Meteorological satellites

Main article: Meteorological satellite

Weather satellites are a type of artificial satellite used to monitor Earth's weather and climate, although they are also capable of seeing city lights, forest fires, pollution, auroras, sand and dust storms, ocean currents etc. Other satellites can detect changes in the Earth's vegetation, the state of the sea, the color of the ocean and the snowy areas.

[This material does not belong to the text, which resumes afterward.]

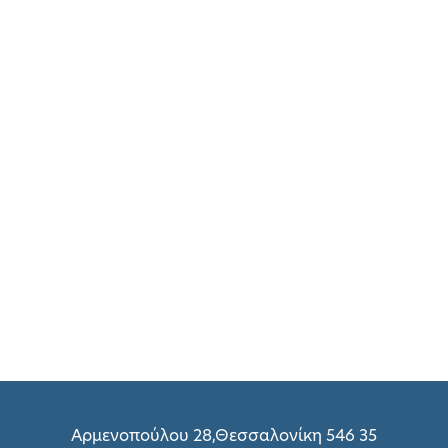
Αρμενοπούλου 28,Θεσσαλονίκη 546 35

The El Niño phenomenon and its effects are recorded daily in satellite images. The Antarctic ozone hole is drawn from data obtained by weather satellites. Collectively, weather satellites from China, the United States, Europe, Canada, India, Japan, and Russia provide a near-continuous observation of the global state of the atmosphere, albeit at a very detailed scale where cloud patterns and intensity can be identified. circulation of the winds, as well as the energy flows generated by meteorological phenomena.

The weather forecast

United States overview map for 21 October 2006.

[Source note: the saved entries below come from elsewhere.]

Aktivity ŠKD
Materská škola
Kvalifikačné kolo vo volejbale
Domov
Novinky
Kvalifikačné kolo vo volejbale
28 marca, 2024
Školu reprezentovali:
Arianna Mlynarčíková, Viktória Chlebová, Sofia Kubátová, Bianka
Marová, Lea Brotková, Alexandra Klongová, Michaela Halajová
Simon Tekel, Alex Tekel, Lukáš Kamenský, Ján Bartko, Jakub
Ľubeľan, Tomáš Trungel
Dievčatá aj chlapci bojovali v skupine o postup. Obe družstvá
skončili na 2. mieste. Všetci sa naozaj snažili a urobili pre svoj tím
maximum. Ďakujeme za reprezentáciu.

Several times a day, at fixed times, the data from each weather station, from ships and from satellites reach the regional services in charge of centralizing, analyzing and exploiting them, both to advance meteorology and to establish key weather forecasts for the coming days. As the observations are repeated every 3 hours (according to world synoptic time), the succession of maps and diagrams allows us to appreciate the synoptic evolution: we can see how disturbances form or resolve, if they are rising or lowering the pressure and temperature, if the force of the wind increases or decreases or if it changes direction, if the air masses that go towards that region are humid or dry, cold or warm, etc. It thus seems quite easy to predict the trajectory that the disturbances will follow and to know what the weather will be like in a certain place after one or several days. In reality, the atmosphere is a gigantic, turbulent, three-dimensional gaseous mass whose evolution is influenced by so many factors that one of these factors can unpredictably exert a preponderant action that upsets the expected evolution in an entire region. Thus, the forecast of the weather is less uncertain the less the anticipation and the smaller the space to which it refers. For this reason, the forecast is classified as micrometeorological, mesometeorological or macrometeorological, depending on whether it covers a space of 15 km, 15 to 200 km, respectively. km or more than 200 km. The forecasts are formulated in the form of bulletins, some of which are intended for the general public and others for certain branches of human activity and air and sea navigation, agriculture, construction, tourism, sports, regulation of water courses, certain industries, prevention of natural disasters, etc.